Chronique USA
Tous les mois, Ronan Le Goff, directeur associé de La Netscouade, analyse pour Stratégies la campagne numérique américaine. Alors que Donald Trump investit Snapchat et lance sa propre app de gamification, la stratégie web de Joe Biden reste encore floue.

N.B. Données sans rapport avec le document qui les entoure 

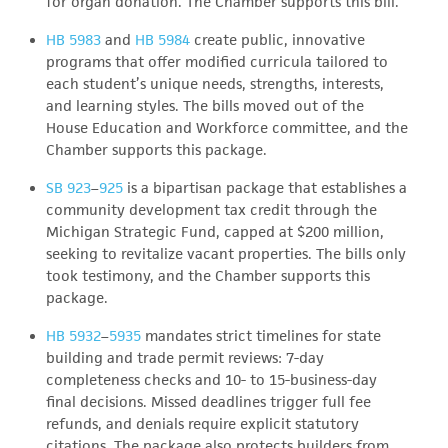
for organ donation. The Chamber supports this bill.
HB 5983
and
HB 5984
create public, innovative
programs that offer modified curricula tailored to
each student’s unique needs, strengths, interests,
and learning styles. The bills moved out of the
House Education and Workforce committee, and the
Chamber supports this package.
SB 923
–
925
is a bipartisan package that establishes a
community development tax credit through the
Michigan Strategic Fund, capped at $200 million,
seeking to revitalize vacant properties. The bills only
took testimony, and the Chamber supports this
package.
HB 5932
–
5935
mandates strict timelines for state
building and trade permit reviews: 7-day
completeness checks and 10- to 15-business-day
final decisions. Missed deadlines trigger full fee
refunds, and denials require explicit statutory
citations. The package also protects builders from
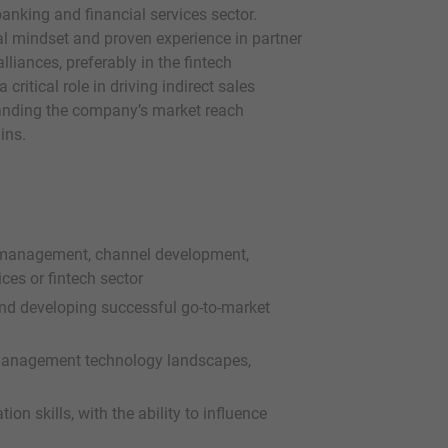
banking and financial services sector.
l mindset and proven experience in partner
iances, preferably in the fintech
critical role in driving indirect sales
anding the company’s market reach
ins.
 management, channel development,
ices or fintech sector
and developing successful go-to-market
management technology landscapes,
n skills, with the ability to influence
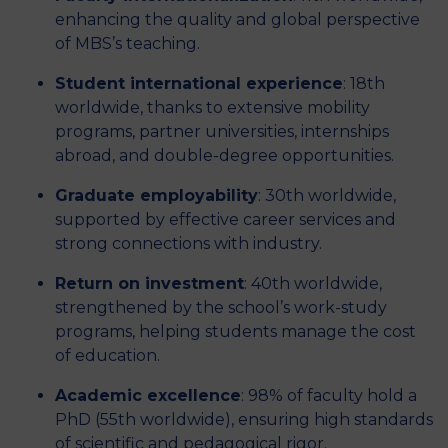
enhancing the quality and global perspective
of MBS’s teaching.
Student international experience
: 18th
worldwide, thanks to extensive mobility
programs, partner universities, internships
abroad, and double-degree opportunities.
Graduate employability
: 30th worldwide,
supported by effective career services and
strong connections with industry.
Return on investment
: 40th worldwide,
strengthened by the school’s work-study
programs, helping students manage the cost
of education.
Academic excellence
: 98% of faculty hold a
PhD (55th worldwide), ensuring high standards
of scientific and pedagogical rigor.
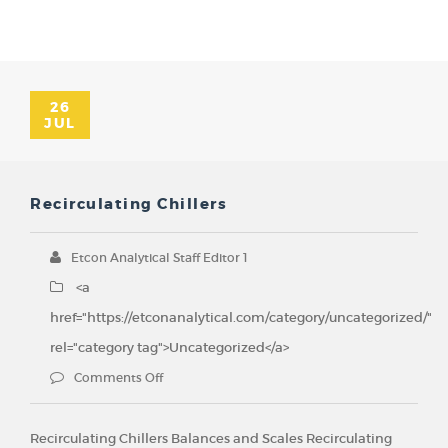
26
JUL
Recirculating Chillers
Etcon Analytical Staff Editor 1
<a
href="https://etconanalytical.com/category/uncategorized/"
rel="category tag">Uncategorized</a>
Comments Off
Recirculating Chillers Balances and Scales Recirculating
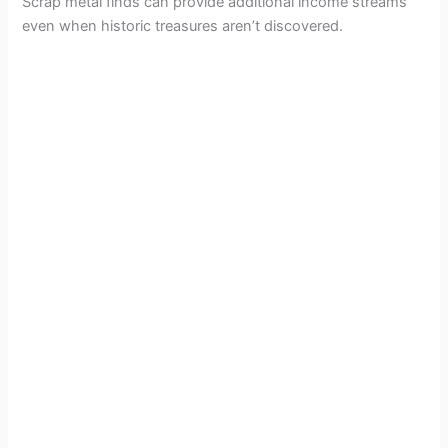
e
Scrap metal finds can provide additional income streams
even when historic treasures aren’t discovered.
o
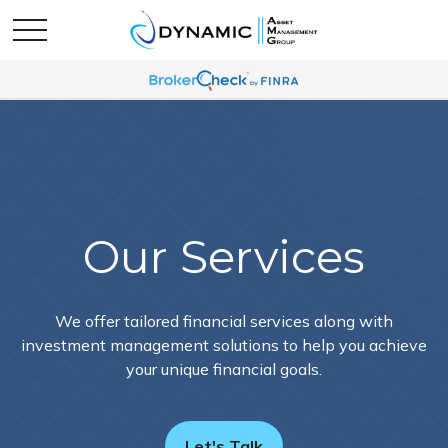
Our Services
We offer tailored financial services along with
investment management solutions to help you achieve
your unique financial goals.
Let's Talk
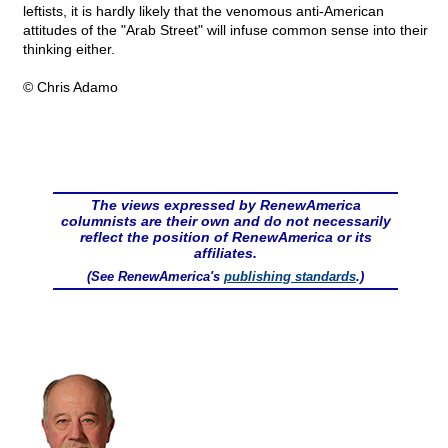
leftists, it is hardly likely that the venomous anti-American
attitudes of the "Arab Street" will infuse common sense into their
thinking either.
© Chris Adamo
The views expressed by RenewAmerica
columnists are their own and do not necessarily
reflect the position of RenewAmerica or its
affiliates.
(See RenewAmerica's
publishing standards
.)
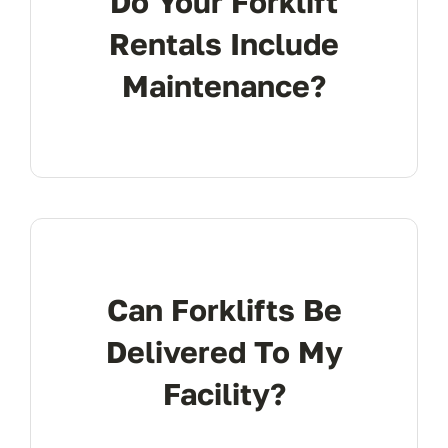
Do Your Forklift
Rentals Include
Maintenance?
Can Forklifts Be
Delivered To My
Facility?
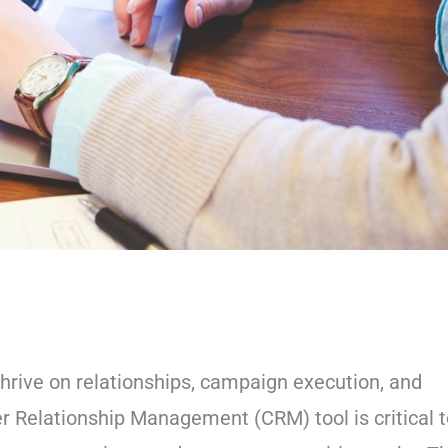
hrive on relationships, campaign execution, and
r Relationship Management (CRM) tool is critical t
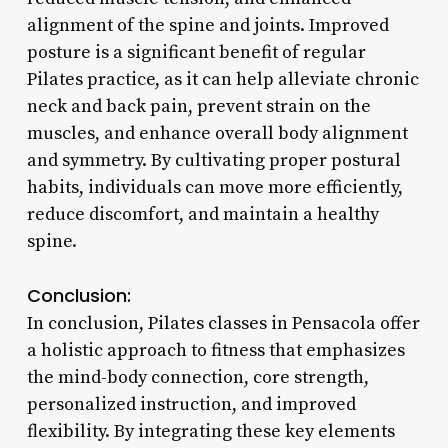
alignment of the spine and joints. Improved
posture is a significant benefit of regular
Pilates practice, as it can help alleviate chronic
neck and back pain, prevent strain on the
muscles, and enhance overall body alignment
and symmetry. By cultivating proper postural
habits, individuals can move more efficiently,
reduce discomfort, and maintain a healthy
spine.
Conclusion:
In conclusion, Pilates classes in Pensacola offer
a holistic approach to fitness that emphasizes
the mind-body connection, core strength,
personalized instruction, and improved
flexibility. By integrating these key elements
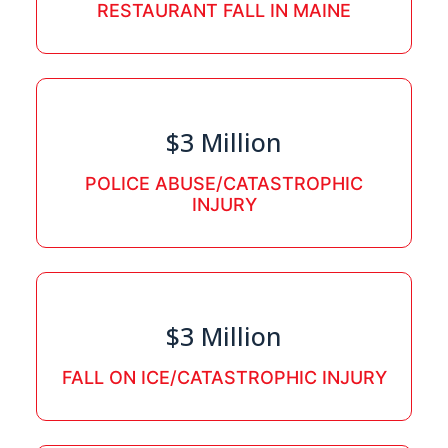
RESTAURANT FALL IN MAINE
$3 Million
POLICE ABUSE/CATASTROPHIC
INJURY
$3 Million
FALL ON ICE/CATASTROPHIC INJURY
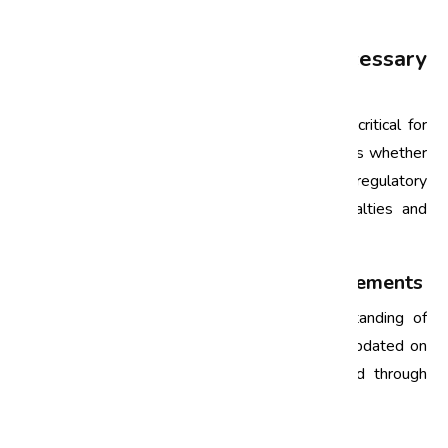
market.
Compliance Audits: A Necessary
Component
In India, compliance with various regulations is critical for
business sustainability. Compliance audits assess whether
organizations are adhering to legal and regulatory
requirements, thus mitigating the risk of penalties and
reputational damage.
1. Understanding Regulatory Requirements
Compliance audits require a thorough understanding of
applicable regulations. Businesses must stay updated on
changes in legislation, which can be facilitated through
regular audits.
2. Avoiding Legal Repercussions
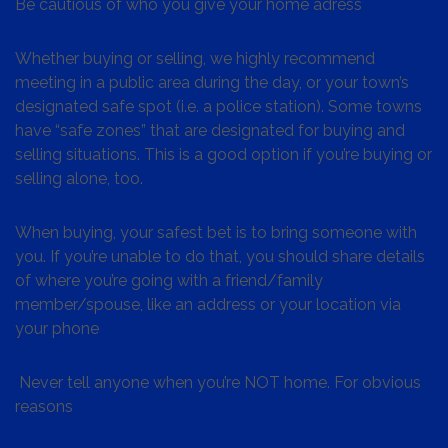
Be cautious of who you give your home adress
Whether buying or selling, we highly recommend
meeting in a public area during the day, or your town’s
designated safe spot (i.e. a police station). Some towns
have “safe zones” that are designated for buying and
selling situations. This is a good option if you’re buying or
selling alone, too.
When buying, your safest bet is to bring someone with
you. If you’re unable to do that, you should share details
of where you’re going with a friend/family
member/spouse, like an address or your location via
your phone
Never tell anyone when you’re NOT home. For obvious
reasons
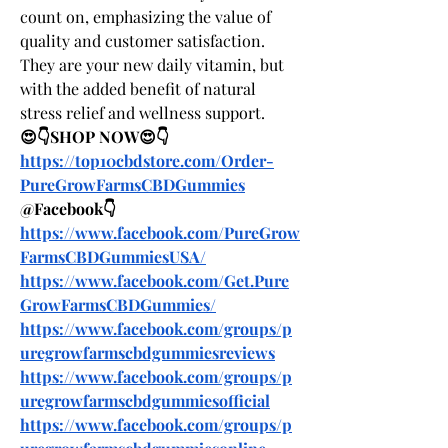
count on, emphasizing the value of 
quality and customer satisfaction. 
They are your new daily vitamin, but 
with the added benefit of natural 
stress relief and wellness support.
😍👇SHOP NOW😍👇
https://top10cbdstore.com/Order-
PureGrowFarmsCBDGummies
@Facebook👇
https://www.facebook.com/PureGrow
FarmsCBDGummiesUSA/
https://www.facebook.com/Get.Pure
GrowFarmsCBDGummies/
https://www.facebook.com/groups/p
uregrowfarmscbdgummiesreviews
https://www.facebook.com/groups/p
uregrowfarmscbdgummiesofficial
https://www.facebook.com/groups/p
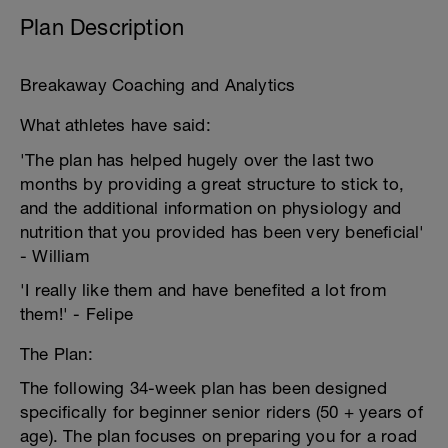
Plan Description
Breakaway Coaching and Analytics
What athletes have said:
'The plan has helped hugely over the last two
months by providing a great structure to stick to,
and the additional information on physiology and
nutrition that you provided has been very beneficial'
- William
'I really like them and have benefited a lot from
them!' - Felipe
The Plan:
The following 34-week plan has been designed
specifically for beginner senior riders (50 + years of
age). The plan focuses on preparing you for a road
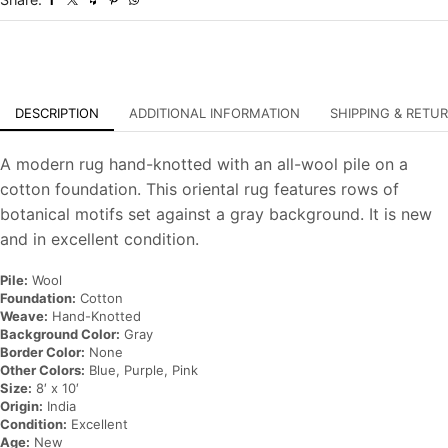
Carpet
quantity
DESCRIPTION
ADDITIONAL INFORMATION
SHIPPING & RETU
A modern rug hand-knotted with an all-wool pile on a
cotton foundation. This oriental rug features rows of
botanical motifs set against a gray background. It is new
and in excellent condition.
Pile:
Wool
Foundation:
Cotton
Weave:
Hand-Knotted
Background Color:
Gray
Border Color:
None
Other Colors:
Blue, Purple, Pink
Size:
8′ x 10′
Origin:
India
Condition:
Excellent
Age:
New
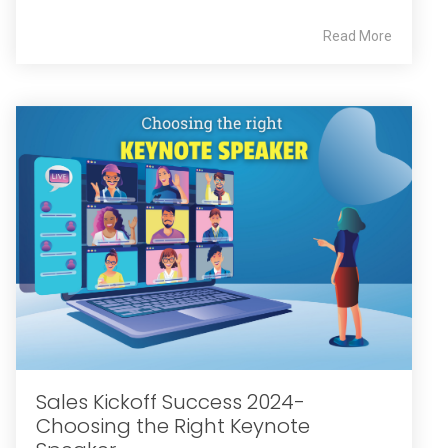
Read More
Sales Kickoff Success 2024-
Choosing the Right Keynote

C’est le genre de bourde dont se serait bien passé Joe Biden, déjà affaibli par une campagne devenue 100% virtuelle. Interviewé le 22 mai par un présentateur de radio noir new-yorkais, le candidat démocrate a tenté une douteuse plaisanterie : «Si vous avez un problème pour décider si vous êtes pour moi ou pour Trump, alors vous n'êtes pas Noir». Tollé général. Joe Biden a dû rapidement s’excuser pour ces propos jugés «fâcheux». Trop tard,  la campagne Trump a sauté sur l’occasion pour enfoncer un coin entre l’ancien vice-président d’Obama et l’électorat Noir dont il est très proche. Riposte sur Twitter comme de rigueur, mais aussi... sur Snapchat. Le compte de Donald Trump sur le réseau social a posté dans la foulée une vidéo reprenant le mème des porteurs de cercueil ghanéens. Après un extrait de la gaffe de Biden, un cercueil apparaît à l’écran avec l’inscription «Biden president». De la pure culture internet, bien loin d’une parole présidentielle ; c’est pourtant bien signé «Donald J. Trump».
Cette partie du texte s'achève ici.